Simone de Beauvoir's essay the Ethics of Ambiguity, in which she outlines an ethics derived from existentialism, largely drawing from and responding to the work of Jean-Paul Sartre, is broken into three main sections and a brief conclusion. The second section is entitled Personal Freedom and Others. In it, de Beauvoir contends that morality and free will are the same thing, or at least two sides of the same coin.

She begins her argument by referring to Descartes' assertion that man is unhappy because he used to be a child. The child's world is based on an idea of "for-other;" that is, life for a childhood is seen as preparation for the time when the child will be as important and complete as adults seem. When most children reach adolescence, the image of the world as one with intrinsic meaning and substance begins to disintegrate, and true freedom is revealed in the meaninglessness of the world -- or rather, in the individual's ability and need to shape their own subjective meaning. But the child was unknowingly shaping his character throughout childhood, and though this cannot foretell the specifics of moral choice, it creates the attitude from which the individual's moral choice springs. Thus, free will -- as demonstrated by moral choice -- is in actuality a series of discrete and connected choices, each dependent on those preceding it as they shape the individual's attitude.
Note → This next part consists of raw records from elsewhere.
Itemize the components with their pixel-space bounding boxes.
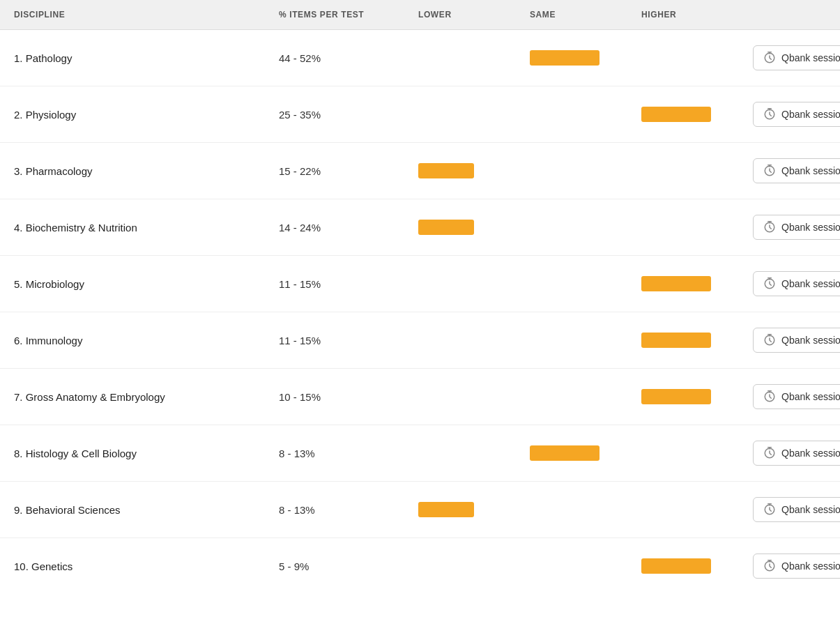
items-range-cell: 44 - 52% bbox=[279, 52, 418, 64]
same-cell bbox=[530, 50, 641, 66]
discipline-name: 1. Pathology bbox=[14, 52, 72, 64]
qbank-session-button[interactable]: Qbank session bbox=[753, 158, 840, 183]
items-range: 11 - 15% bbox=[279, 278, 321, 290]
items-range: 25 - 35% bbox=[279, 109, 321, 121]
items-range-cell: 25 - 35% bbox=[279, 109, 418, 121]
items-range: 15 - 22% bbox=[279, 165, 321, 177]
qbank-button-label: Qbank session bbox=[781, 560, 840, 572]
lower-cell bbox=[418, 220, 530, 235]
lower-cell bbox=[418, 163, 530, 178]
qbank-session-button[interactable]: Qbank session bbox=[753, 45, 840, 70]
higher-cell bbox=[641, 276, 753, 291]
table-row: 9. Behavioral Sciences 8 - 13% bbox=[0, 482, 840, 538]
items-range: 8 - 13% bbox=[279, 504, 315, 516]
qbank-button-label: Qbank session bbox=[781, 109, 840, 120]
discipline-cell: 1. Pathology bbox=[14, 52, 279, 64]
same-bar bbox=[530, 50, 600, 66]
table-row: 5. Microbiology 11 - 15% bbox=[0, 256, 840, 312]
same-bar bbox=[530, 445, 600, 461]
discipline-cell: 9. Behavioral Sciences bbox=[14, 504, 279, 516]
discipline-name: 10. Genetics bbox=[14, 560, 72, 572]
discipline-name: 4. Biochemistry & Nutrition bbox=[14, 222, 137, 234]
items-range-cell: 15 - 22% bbox=[279, 165, 418, 177]
higher-bar bbox=[641, 558, 711, 574]
qbank-icon bbox=[763, 108, 776, 121]
higher-cell bbox=[641, 389, 753, 404]
table-row: 7. Gross Anatomy & Embryology 10 - 15% bbox=[0, 369, 840, 425]
discipline-cell: 4. Biochemistry & Nutrition bbox=[14, 222, 279, 234]
discipline-name: 8. Histology & Cell Biology bbox=[14, 448, 137, 459]
table-body: 1. Pathology 44 - 52% bbox=[0, 30, 840, 594]
qbank-button-label: Qbank session bbox=[781, 391, 840, 402]
items-range: 11 - 15% bbox=[279, 335, 321, 346]
items-range-cell: 8 - 13% bbox=[279, 504, 418, 516]
qbank-session-button[interactable]: Qbank session bbox=[753, 271, 840, 296]
items-range: 44 - 52% bbox=[279, 52, 321, 64]
qbank-icon bbox=[763, 447, 776, 459]
items-range-cell: 11 - 15% bbox=[279, 335, 418, 346]
qbank-session-button[interactable]: Qbank session bbox=[753, 102, 840, 127]
qbank-button-label: Qbank session bbox=[781, 335, 840, 346]
qbank-icon bbox=[763, 390, 776, 403]
higher-bar bbox=[641, 333, 711, 348]
items-range-cell: 14 - 24% bbox=[279, 222, 418, 234]
action-cell: Qbank session bbox=[753, 441, 840, 466]
same-cell bbox=[530, 445, 641, 461]
header-same: SAME bbox=[530, 10, 641, 20]
discipline-name: 5. Microbiology bbox=[14, 278, 84, 290]
table-row: 6. Immunology 11 - 15% bbox=[0, 312, 840, 369]
action-cell: Qbank session bbox=[753, 497, 840, 522]
higher-bar bbox=[641, 389, 711, 404]
table-row: 2. Physiology 25 - 35% bbox=[0, 86, 840, 143]
higher-cell bbox=[641, 107, 753, 122]
header-items-per-test: % ITEMS PER TEST bbox=[279, 10, 418, 20]
qbank-session-button[interactable]: Qbank session bbox=[753, 384, 840, 409]
action-cell: Qbank session bbox=[753, 158, 840, 183]
discipline-cell: 2. Physiology bbox=[14, 109, 279, 121]
discipline-name: 7. Gross Anatomy & Embryology bbox=[14, 391, 165, 403]
lower-bar bbox=[418, 220, 474, 235]
action-cell: Qbank session bbox=[753, 102, 840, 127]
items-range: 14 - 24% bbox=[279, 222, 321, 234]
table-row: 1. Pathology 44 - 52% bbox=[0, 30, 840, 86]
discipline-name: 6. Immunology bbox=[14, 335, 82, 346]
table-row: 4. Biochemistry & Nutrition 14 - 24% bbox=[0, 199, 840, 256]
discipline-cell: 3. Pharmacology bbox=[14, 165, 279, 177]
table-header: DISCIPLINE % ITEMS PER TEST LOWER SAME H… bbox=[0, 0, 840, 30]
qbank-icon bbox=[763, 560, 776, 572]
discipline-cell: 6. Immunology bbox=[14, 335, 279, 346]
discipline-cell: 10. Genetics bbox=[14, 560, 279, 572]
table-row: 3. Pharmacology 15 - 22% bbox=[0, 143, 840, 199]
items-range-cell: 11 - 15% bbox=[279, 278, 418, 290]
qbank-session-button[interactable]: Qbank session bbox=[753, 497, 840, 522]
discipline-cell: 8. Histology & Cell Biology bbox=[14, 448, 279, 459]
lower-bar bbox=[418, 163, 474, 178]
qbank-button-label: Qbank session bbox=[781, 222, 840, 233]
discipline-name: 9. Behavioral Sciences bbox=[14, 504, 121, 516]
qbank-icon bbox=[763, 221, 776, 234]
qbank-session-button[interactable]: Qbank session bbox=[753, 215, 840, 240]
higher-bar bbox=[641, 107, 711, 122]
higher-bar bbox=[641, 276, 711, 291]
items-range: 8 - 13% bbox=[279, 448, 315, 459]
qbank-button-label: Qbank session bbox=[781, 504, 840, 515]
discipline-name: 2. Physiology bbox=[14, 109, 76, 121]
action-cell: Qbank session bbox=[753, 45, 840, 70]
action-cell: Qbank session bbox=[753, 328, 840, 353]
table-row: 10. Genetics 5 - 9% bbox=[0, 538, 840, 594]
qbank-session-button[interactable]: Qbank session bbox=[753, 328, 840, 353]
items-range-cell: 8 - 13% bbox=[279, 448, 418, 459]
header-higher: HIGHER bbox=[641, 10, 753, 20]
main-table: DISCIPLINE % ITEMS PER TEST LOWER SAME H… bbox=[0, 0, 840, 626]
discipline-cell: 5. Microbiology bbox=[14, 278, 279, 290]
qbank-icon bbox=[763, 334, 776, 346]
qbank-session-button[interactable]: Qbank session bbox=[753, 554, 840, 579]
items-range-cell: 5 - 9% bbox=[279, 560, 418, 572]
qbank-button-label: Qbank session bbox=[781, 52, 840, 63]
table-row: 8. Histology & Cell Biology 8 - 13% bbox=[0, 425, 840, 482]
qbank-session-button[interactable]: Qbank session bbox=[753, 441, 840, 466]
qbank-icon bbox=[763, 52, 776, 64]
action-cell: Qbank session bbox=[753, 215, 840, 240]
higher-cell bbox=[641, 558, 753, 574]
qbank-icon bbox=[763, 503, 776, 516]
De Beauvoir then describes the sub-man, who wishes he did not exist. Yet he is the very consciousness that is willing this non-existence, and is thus self-defeating. To escape his subjectivity, he immerses himself in the object, and Lives fro a Thing rather tan for himself. She derides nihilist thought, too, claiming that though neither the world nor the individual have inherent and objective justifications, as the nihilists claim, it is the individual's responsibility to create that justification. Several other attitudes, given archetypal names like "the adventurer" and "the passionate man" are described, along with their mistaken takes on morality and free will. The truly free will, de Beauvoir claims, is in understanding and accepting -- indeed, actively engaging with -- the fact that the future and the world are ultimately unknowable, and therefore subjectively creatable.